US 12,087,297 B2
	Voice filtering other speakers from calls and audio messages
Matthew Sharifi, Kilchberg (CH); and Victor Carbune, Zürich (CH)
Assigned to Google LLC, Mountain View, CA (US)
Filed by Google LLC, Mountain View, CA (US)
Filed on Sep. 9, 2022, as Appl. No. 17/930,822.
Application 17/930,822 is a continuation of application No. 17/086,296, filed on Oct. 30, 2020, granted, now 11,462,219.
Prior Publication US 2023/0005480 A1, Jan. 5, 2023
This patent is subject to a terminal disclaimer.
Int. Cl. G10L 15/00 (2013.01); G10L 15/02 (2006.01); G10L 15/22 (2006.01); G10L 21/0208 (2013.01); G10L 21/0272 (2013.01); G10L 25/78 (2013.01); G10L 25/87 (2013.01)

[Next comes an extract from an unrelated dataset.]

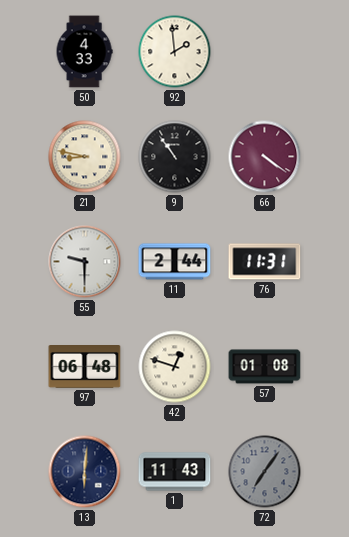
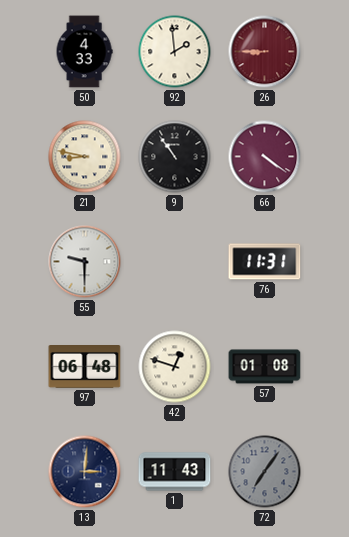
26: none -> 8:45
11: 2:44 -> none
13: 6:01 -> 3:01
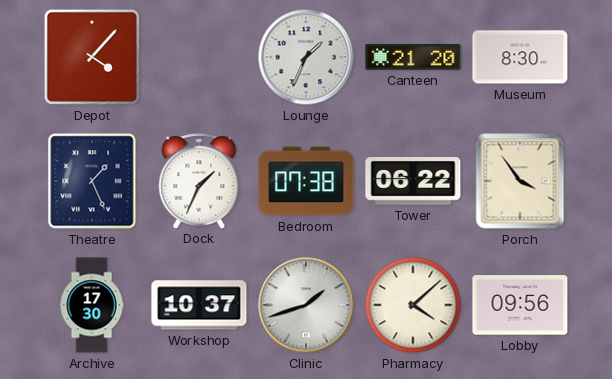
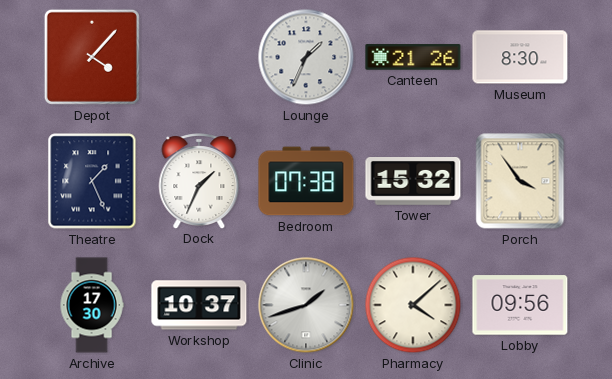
Canteen: 21:20 -> 21:26
Tower: 06:22 -> 15:32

CPC G10L 15/22 (2013.01) [G10L 15/02 (2013.01); G10L 21/0208 (2013.01); G10L 21/0272 (2013.01); G10L 25/78 (2013.01); G10L 25/87 (2013.01)]

20 Claims

1. A computer-implemented method executed on data processing hardware that causes the data processing hardware to perform operations comprising:

receiving raw audio data corresponding to an utterance of audible contents spoken by a user and captured by an assistant-enabled device, the raw audio data capturing one or more additional sounds that are not spoken by the user;

receiving, from an image capture device in communication with the data processing hardware, image data capturing the user while speaking the utterance of the audible contents;

extracting, from the image data, a facial image for the user;

extracting, from the raw audio data, audio features synchronized with lips of the user moving in the extracted facial image; and

processing, using the extracted audio features, the raw audio data to generate enhanced audio data that isolates the utterance of the audible contents spoken by the user and excludes at least a portion of the one or more additional sounds that are not spoken by the user.